Il s’agit de membres de deux bataillons d’infanterie – le Royal Rifles of Canada (Québec) et le Winnipeg Grenadiers – fraîchement débarqués, à peine trois semaines plus tôt, pour renforcer les défenses de la colonie basée sur l’île. Lorsque l’armée nipponne, nettement plus nombreuse, lance l’assaut, la garnison assiégée se défend sans véritable espoir de remporter la victoire. Néanmoins, les Canadiens combattent courageusement et l’un d’entre eux, le sergent-major de compagnie John Osborn du Winnipeg Grenadiers, reçoit la Croix de Victoria à titre posthume après avoir plongé sur une grenade juste avant qu’elle n’explose, sauvant ainsi la vie de plusieurs de ses camarades. Le commandant canadien, le brigadier John Lawson, tombe au combat devant son poste de commandement. Finalement, le jour de Noël 1941, les forces alliées à Hong Kong capitulent.
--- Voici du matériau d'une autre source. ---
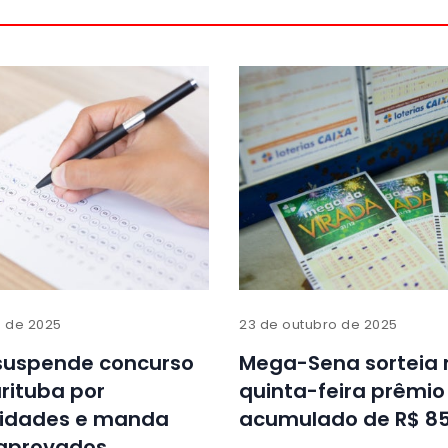
o de 2025
23 de outubro de 2025
 suspende concurso
Mega-Sena sorteia 
rituba por
quinta-feira prêmio
aridades e manda
acumulado de R$ 85
 aprovados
En tout, 290 Canadiens tombent au combat. Ceux qui capitulent ne se doutent pas que leur cauchemar ne fait que commencer. Ils sont détenus pendant presque quatre ans, au cours desquels ils subissent des traitements particulièrement brutaux similaires à ceux qui sont infligés aux prisonniers dans les camps de concentration. Condamnés aux travaux forcés sur des chantiers de construction et dans des mines où ils sont battus fréquemment et affamés, 264 autres jeunes hommes succombent à leurs mauvais traitements avant que les survivants, amaigris et malades, ne soient libérés, en 1945. La majorité de ceux qui rentrent au Canada souffrent de graves invalidités imputables à leur emprisonnement et nombre d’entre eux meurent prématurément.
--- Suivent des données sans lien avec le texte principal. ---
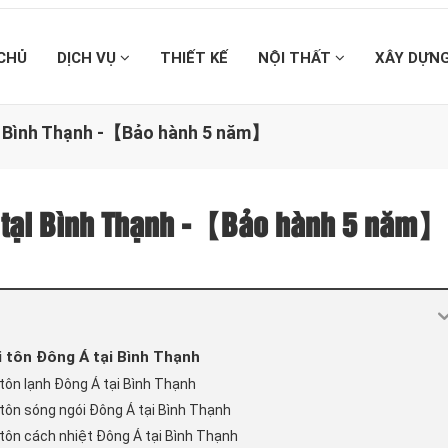
CHỦ
DỊCH VỤ
THIẾT KẾ
NỘI THẤT
XÂY DỰN
ại Bình Thạnh -【Bảo hành 5 năm】
n tại Bình Thạnh -【Bảo hành 5 năm】
 tôn Đông Á tại Bình Thạnh
tôn lạnh Đông Á tại Bình Thạnh
tôn sóng ngói Đông Á tại Bình Thạnh
tôn cách nhiệt Đông Á tại Bình Thạnh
L’Aviation royale du Canada (ARC) prend aussi part à la guerre en Asie dès le commencement. Au tout début des hostilités, de nombreux membres de l’ARC, alors en pleine croissance, sont affectés au sein d’escadrons de la Royal Air Force (RAF) qui servent un peu partout. Plusieurs centaines de Canadiens combattent ainsi aux côtés des forces britanniques pour tenter de freiner l’avancement rapide des forces nipponnes (Malaisie, Singapour, Java (maintenant l’Indonésie), Birmanie (maintenant le Myanmar) et Inde).
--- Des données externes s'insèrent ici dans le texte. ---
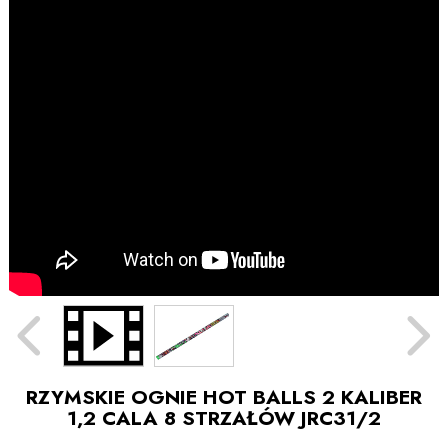
RZYMSKIE OGNIE HOT BALLS 2 KALIBER
1,2 CALA 8 STRZAŁÓW JRC31/2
C’est pourtant un escadron canadien qui jouera un rôle déterminant dans la prochaine étape de la guerre contre les Japonais. Ces derniers confirment de plus en plus leur domination dans le Pacifique et la menace ennemie se répand rapidement jusqu’au Ceylan (maintenant le Sri Lanka), au large de la côte sud-est de l’Inde. En mars 1942, l’escadron de surveillance générale 413 de l’ARC et ses hydravions Consolidated Catalina quittent l’Écosse à destination du Ceylan. Le commandant d’aviation Leonard Birchall arrive sur place le 2 avril. Deux jours plus tard, lors de sa première sortie de patrouille, il aperçoit la flotte japonaise qui se dirige vers l’île. Son opérateur radio parvient à transmettre un message d’avertissement avant que le Catalina ne soit abattu par des chasseurs japonais. Trois de ses membres d’équipage sont tués dans l’eau par des mitrailleurs japonais. Birchall et le reste de son équipage sont capturés. Ce n’est qu’après la guerre qu’ils apprennent que leur message de détresse a permis aux forces de défense de l’île de se préparer à repousser l’attaque des Japonais. Une défense efficace, combinée à la victoire des forces navales américaines quelques semaines plus tard lors de la bataille de la mer de Corail, met ainsi définitivement un terme à la menace des Japonais dans cette région de l’Asie. Birchall et son équipage deviennent ainsi « les sauveurs du Ceylan ».
Après la guerre, Birchall est décoré pour ses exploits en tant qu’aviateur et en reconnaissance du courage et du leadership dont il a fait preuve face à l’ennemi pendant plusieurs années de captivité.
Au printemps 1942, les Japonais augmentent graduellement leur zone d’influence vers l’Amérique du Nord. En juin 1942, leurs forces débarquent sur les îles Attu et Kiska, dans les Aléoutiennes, au large de la côte de l’Alaska. Le 20 juin, un sous-marin japonais torpille le phare Estevan, situé sur la côte ouest de l’île de Vancouver, causant des dommages mineurs.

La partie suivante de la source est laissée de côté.